RECORDS SUPPLIED:
= Beginning of Section =
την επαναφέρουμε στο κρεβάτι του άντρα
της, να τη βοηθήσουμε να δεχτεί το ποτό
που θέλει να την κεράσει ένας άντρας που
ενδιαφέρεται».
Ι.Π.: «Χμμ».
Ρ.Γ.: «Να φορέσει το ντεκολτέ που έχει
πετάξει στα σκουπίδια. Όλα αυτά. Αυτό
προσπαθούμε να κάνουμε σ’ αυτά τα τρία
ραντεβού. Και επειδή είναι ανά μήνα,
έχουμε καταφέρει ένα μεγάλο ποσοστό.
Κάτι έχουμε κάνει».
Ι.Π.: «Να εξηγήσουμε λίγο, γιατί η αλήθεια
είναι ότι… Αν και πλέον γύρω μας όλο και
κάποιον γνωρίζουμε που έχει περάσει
= End of Section =
= Beginning of Section =
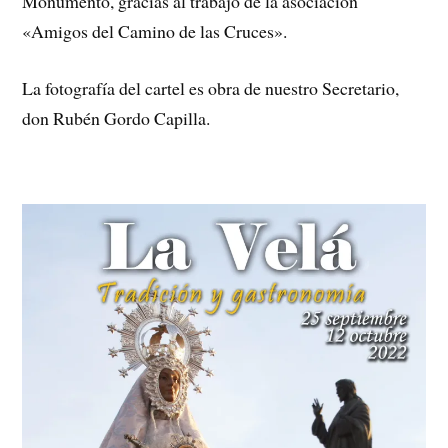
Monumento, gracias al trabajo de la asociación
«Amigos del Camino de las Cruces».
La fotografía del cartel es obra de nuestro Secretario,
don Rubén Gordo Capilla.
= End of Section =
= Beginning of Section =
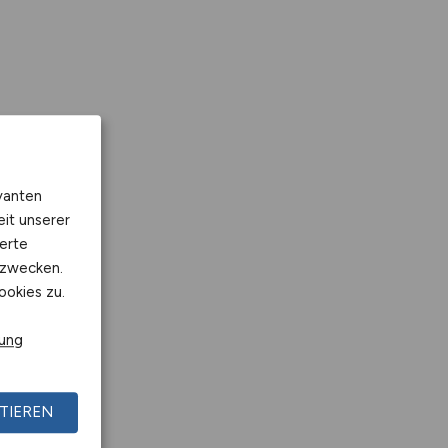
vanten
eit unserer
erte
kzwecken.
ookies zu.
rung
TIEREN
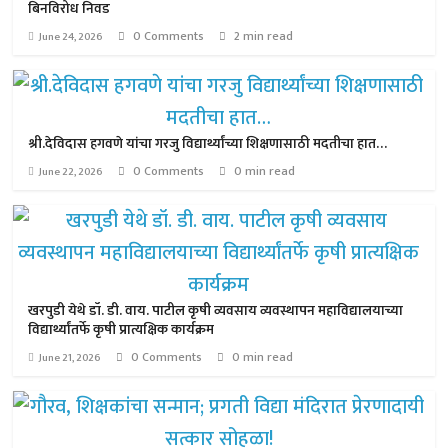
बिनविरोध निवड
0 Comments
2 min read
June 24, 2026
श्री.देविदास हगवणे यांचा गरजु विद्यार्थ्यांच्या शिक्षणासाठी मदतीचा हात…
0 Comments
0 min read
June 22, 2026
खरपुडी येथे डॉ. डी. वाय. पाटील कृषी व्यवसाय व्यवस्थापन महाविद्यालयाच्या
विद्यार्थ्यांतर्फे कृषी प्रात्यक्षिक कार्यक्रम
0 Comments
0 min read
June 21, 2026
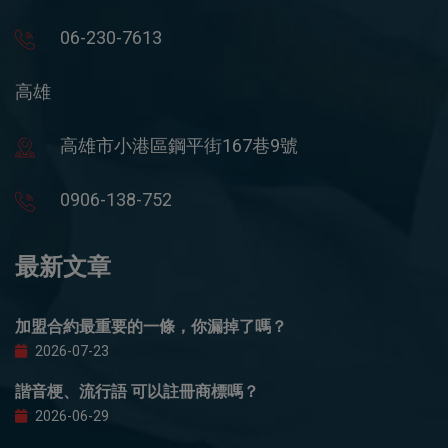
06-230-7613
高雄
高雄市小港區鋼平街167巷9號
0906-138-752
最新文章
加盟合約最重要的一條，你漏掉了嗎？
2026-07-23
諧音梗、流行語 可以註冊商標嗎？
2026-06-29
= End of Section =
Write out, from the lines above, only those from the line with "γιατί η αλήθεια" to the line with "κάποιον γνωρίζουμε που έχει περάσει", exactly as given, including the first and the last.

OUTPUT BELOW:
Ι.Π.: «Να εξηγήσουμε λίγο, γιατί η αλήθεια
είναι ότι… Αν και πλέον γύρω μας όλο και
κάποιον γνωρίζουμε που έχει περάσει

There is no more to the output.